My first reaction was to think back to a modification of a quote that our friend and former scamblogger Angry Future Expat posted in his farewell entry. I sort of hesitate to use it, because while the situation of millions of college and law grads who have been sold out and have no reasonable chance at getting a decent job and advancing in life is dire, we aren’t being rounded up and put into camps. Still, perhaps it is appropriate:
With apologies to Pastor Martin Niemöller:
THEY CAME FIRST for the Subprime Borrowers,
and I didn’t speak up because I wasn’t a Subprime Borrower.
THEN THEY CAME for the unemployed,
and I didn’t speak up because I wasn’t unemployed.
THEN THEY CAME for the failed small business owners,
and I didn’t speak up because I wasn’t a failed small business owner.
THEN THEY CAME for me
and by that time no one was left to speak up.

27 comments:

  1. Yep, Joe/Jane Sixpack is gung ho to jump on the lawyer hate bandwagon.
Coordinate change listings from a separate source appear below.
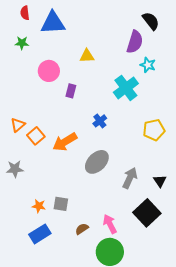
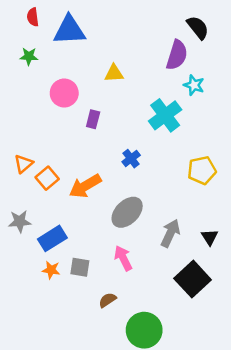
pink arrow: (110, 224) -> (123, 258), moved
blue rectangle: (40, 234) -> (52, 238), moved

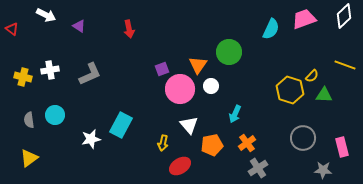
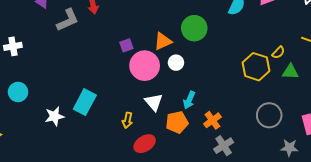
orange triangle: (198, 65) -> (163, 41), turned 30
gray L-shape: (90, 74) -> (68, 20), moved
cyan arrow: (235, 114) -> (189, 100), moved

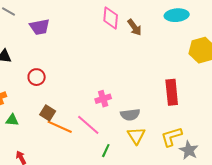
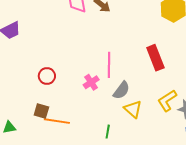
red circle: (37, 77) -> (47, 76), moved
gray semicircle: (130, 115) -> (121, 90), turned -30
pink line: (88, 125) -> (109, 65), moved, turned 65

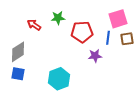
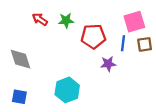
red arrow: (34, 25) -> (40, 19), moved
gray diamond: (18, 52) -> (20, 59), turned -75
blue square: (18, 74) -> (19, 97), moved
That is, until their spouse walks out on them and they need a lawyer to help with their divorce - AND FAST. Then, they want you to work for them for a pittance AND want to be able to call you at home at all hours of the day/night to tell you what their ex's new girl/boyfriend is telling the kids about them AND perform miracles on their shitty case that they did much to mess up anyway. Such is the life of a solo lawyer - and that's why I'm not one anymore.

    ReplyDelete
  2. I read some of the ignorant comments on that article. These people don't realize that by paying our student loans, we ARE taking responsibility for our actions - and for the misrepresentation and fraud of the law schools. Yeah, it's a hell of a moral.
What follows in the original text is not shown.